I have a review I could write. I actually have a couple lined up. But it’s already so late, so instead I’ll leave you all with this short missive.
I’m in a somewhat melancholy state. This evening I watched Charlie Kaufman’s Synecdoche, New York. This movie is amazing, but it’s sad. The plot is absurd and I can only begin to describe it, but the gist is that Philip Seymour Hoffman plays a perpetually blue director who looks to rebound from a loss by mounting an ambitious recreation of life in New York as a theatre piece. As he invests more focus into the project time begins to slip away from him, and then the movie gets really odd. It is just so perfectly Kaufman, perhaps even moreso than Adaptation. is.
The movie really pegs how a person can feel small in such a vast universe and how disheartening such a realization can be. The emotions hit me unlike most movies I watch, and it felt completely earned, as opposed to Still Alice, which forced me to feel things.
There are always silver linings to brighten our relatively short stay in the universe of course (even in a sorrowful movie like Synecdoche). And even if I didn’t have plenty of people on whom I could rely to shed a light, there are always those miraculous moments that can inspire. It was announced this evening that USA (characters welcome) has renewed Playing House for a second season. It’s a tiny victory, but it is the kind of development that will bring humor to viewers. I once called Playing House a sitcom that made me want to start writing again; now that the show will get another season I guess the last of my excuses are gone.

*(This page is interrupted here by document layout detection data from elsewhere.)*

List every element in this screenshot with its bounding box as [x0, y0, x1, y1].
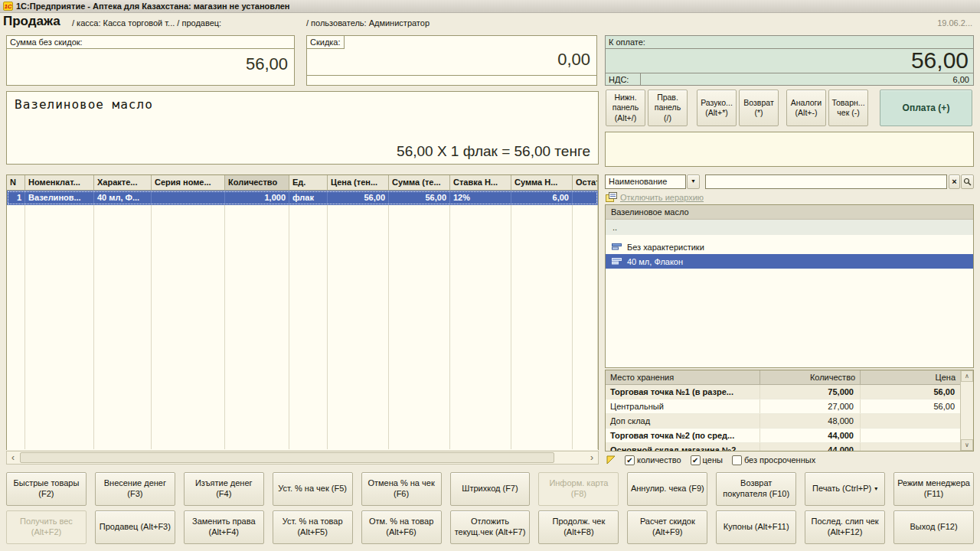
unpack-button[interactable]: Разуко... (Alt+*): [697, 90, 737, 126]
storage-row[interactable]: Торговая точка №1 (в разре... 75,000 56,…: [606, 385, 961, 399]
filter-prices[interactable]: ✔ цены: [691, 455, 723, 465]
exit-button[interactable]: Выход (F12): [893, 510, 974, 544]
storage-row[interactable]: Центральный 27,000 56,00: [606, 399, 961, 414]
vat-value: 6,00: [641, 73, 973, 85]
storage-qty: 44,000: [760, 429, 861, 442]
cash-out-button[interactable]: Изъятие денег (F4): [184, 472, 264, 506]
hierarchy-icon: [606, 192, 617, 202]
checkbox-icon[interactable]: ✔: [625, 455, 635, 465]
storage-price: [861, 443, 961, 452]
col-sum: Сумма (те...: [389, 175, 450, 191]
storage-col-qty[interactable]: Количество: [760, 370, 861, 385]
storage-price: [861, 429, 961, 442]
cancel-check-discount-button[interactable]: Отмена % на чек (F6): [361, 472, 442, 506]
vat-row: НДС: 6,00: [606, 73, 973, 85]
checkbox-icon[interactable]: ✔: [691, 455, 701, 465]
filter-quantity[interactable]: ✔ количество: [625, 455, 681, 465]
col-price: Цена (тен...: [328, 175, 389, 191]
scroll-left-icon[interactable]: ‹: [7, 452, 19, 464]
storage-qty: 44,000: [760, 443, 861, 452]
calc-discounts-button[interactable]: Расчет скидок (Alt+F9): [627, 510, 707, 544]
scroll-down-icon[interactable]: ∨: [961, 439, 973, 451]
col-series: Серия номе...: [152, 175, 225, 191]
characteristic-item[interactable]: Без характеристики: [606, 240, 973, 254]
selector-dropdown-arrow-icon[interactable]: ▼: [687, 174, 700, 189]
user-info: / пользователь: Администратор: [306, 18, 430, 28]
goods-check-button[interactable]: Товарн... чек (-): [828, 90, 868, 126]
storage-col-price[interactable]: Цена: [861, 370, 961, 385]
item-price: 56,00: [328, 191, 389, 205]
manager-mode-button[interactable]: Режим менеджера (F11): [893, 472, 974, 506]
vat-label: НДС:: [606, 73, 641, 85]
print-button[interactable]: Печать (Ctrl+P) ▾: [805, 472, 885, 506]
clear-search-button[interactable]: ×: [949, 174, 960, 189]
continue-check-button[interactable]: Продолж. чек (Alt+F8): [538, 510, 619, 544]
void-check-button[interactable]: Аннулир. чека (F9): [627, 472, 707, 506]
storage-row[interactable]: Основной склад магазина №2 44,000: [606, 443, 961, 452]
go-up-row[interactable]: ..: [606, 220, 973, 235]
col-vat-sum: Сумма Н...: [511, 175, 573, 191]
fast-goods-button[interactable]: Быстрые товары (F2): [6, 472, 87, 506]
discount-extra-field: [307, 75, 596, 85]
item-nomenclature: Вазелинов...: [25, 191, 94, 205]
storage-place: Основной склад магазина №2: [606, 443, 760, 452]
items-horizontal-scrollbar[interactable]: ‹ ›: [6, 451, 599, 465]
scrollbar-thumb[interactable]: [20, 452, 554, 463]
barcode-button[interactable]: Штрихкод (F7): [450, 472, 531, 506]
characteristic-item-selected[interactable]: 40 мл, Флакон: [606, 254, 973, 269]
storage-price: 56,00: [861, 385, 961, 399]
hold-check-button[interactable]: Отложить текущ.чек (Alt+F7): [450, 510, 531, 544]
item-qty: 1,000: [225, 191, 289, 205]
last-slip-button[interactable]: Послед. слип чек (Alt+F12): [805, 510, 885, 544]
title-bar: 1С 1С:Предприятие - Аптека для Казахстан…: [0, 0, 980, 13]
set-check-discount-button[interactable]: Уст. % на чек (F5): [273, 472, 353, 506]
caret-down-icon: ▾: [874, 485, 877, 493]
item-sum: 56,00: [389, 191, 450, 205]
sum-value: 56,00: [7, 49, 294, 74]
change-rights-button[interactable]: Заменить права (Alt+F4): [184, 510, 264, 544]
1c-logo-icon: 1С: [3, 2, 13, 11]
return-button[interactable]: Возврат (*): [739, 90, 779, 126]
customer-return-button[interactable]: Возврат покупателя (F10): [716, 472, 796, 506]
col-quantity: Количество: [225, 175, 289, 191]
disable-hierarchy-link[interactable]: Отключить иерархию: [620, 193, 704, 202]
filter-not-expired[interactable]: без просроченных: [732, 455, 815, 465]
right-panel-button[interactable]: Прав. панель (/): [648, 90, 688, 126]
storage-row[interactable]: Торговая точка №2 (по сред... 44,000: [606, 429, 961, 443]
col-unit: Ед.: [289, 175, 328, 191]
scroll-right-icon[interactable]: ›: [586, 452, 598, 464]
window-title: 1С:Предприятие - Аптека для Казахстана: …: [16, 2, 289, 11]
set-item-discount-button[interactable]: Уст. % на товар (Alt+F5): [273, 510, 353, 544]
function-buttons-row1: Быстрые товары (F2) Внесение денег (F3) …: [6, 472, 974, 506]
payment-button[interactable]: Оплата (+): [880, 90, 972, 126]
message-box: [605, 132, 974, 167]
search-field-selector[interactable]: Наименование: [605, 174, 686, 189]
search-button[interactable]: [961, 174, 974, 189]
item-vat-sum: 6,00: [511, 191, 573, 205]
display-calc-line: 56,00 X 1 флак = 56,00 тенге: [397, 143, 590, 160]
search-input[interactable]: [705, 174, 947, 189]
scroll-up-icon[interactable]: ∧: [961, 370, 973, 382]
storage-col-place[interactable]: Место хранения: [606, 370, 760, 385]
cancel-item-discount-button[interactable]: Отм. % на товар (Alt+F6): [361, 510, 442, 544]
characteristic-label: 40 мл, Флакон: [627, 257, 683, 266]
receipt-item-row-selected[interactable]: 1 Вазелинов... 40 мл, Ф... 1,000 флак 56…: [7, 191, 598, 205]
coupons-button[interactable]: Купоны (Alt+F11): [716, 510, 796, 544]
cash-in-button[interactable]: Внесение денег (F3): [95, 472, 175, 506]
hierarchy-toggle-row: Отключить иерархию: [606, 191, 704, 203]
storage-header-row: Место хранения Количество Цена: [606, 370, 961, 385]
seller-button[interactable]: Продавец (Alt+F3): [95, 510, 175, 544]
storage-row[interactable]: Доп склад 48,000: [606, 414, 961, 429]
analogs-button[interactable]: Аналоги (Alt+-): [786, 90, 826, 126]
sum-without-discounts-panel: Сумма без скидок: 56,00: [6, 35, 295, 86]
discount-value: 0,00: [557, 50, 590, 70]
checkbox-icon[interactable]: [732, 455, 742, 465]
display-product-name: Вазелиновое масло: [15, 97, 153, 112]
bottom-panel-button[interactable]: Нижн. панель (Alt+/): [606, 90, 645, 126]
to-pay-value: 56,00: [606, 49, 973, 72]
col-rest: Остат: [573, 175, 598, 191]
item-rest: [573, 191, 598, 205]
app-window: 1С 1С:Предприятие - Аптека для Казахстан…: [0, 0, 980, 551]
discount-panel: Скидка: 0,00: [306, 35, 597, 86]
storage-vertical-scrollbar[interactable]: ∧ ∨: [960, 370, 973, 451]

I know it might seem ridiculous to allow yourself to become so introspective and maudlin over a movie (even if it is excellent), and it might be even stupider to be brought back up by positive news about a TV show. I don’t care. Roger Ebert once wrote, “the movies are like a machine that generates empathy.” Surely a good scripted series is like that as well. This evening is one of the times when that theory is proven to me, and all of the time I spend watching movies (some good, some bad) pays off. So in the interest of allowing my empathy to run as it will, I am choosing to skip tonight’s review. Enjoy your time off.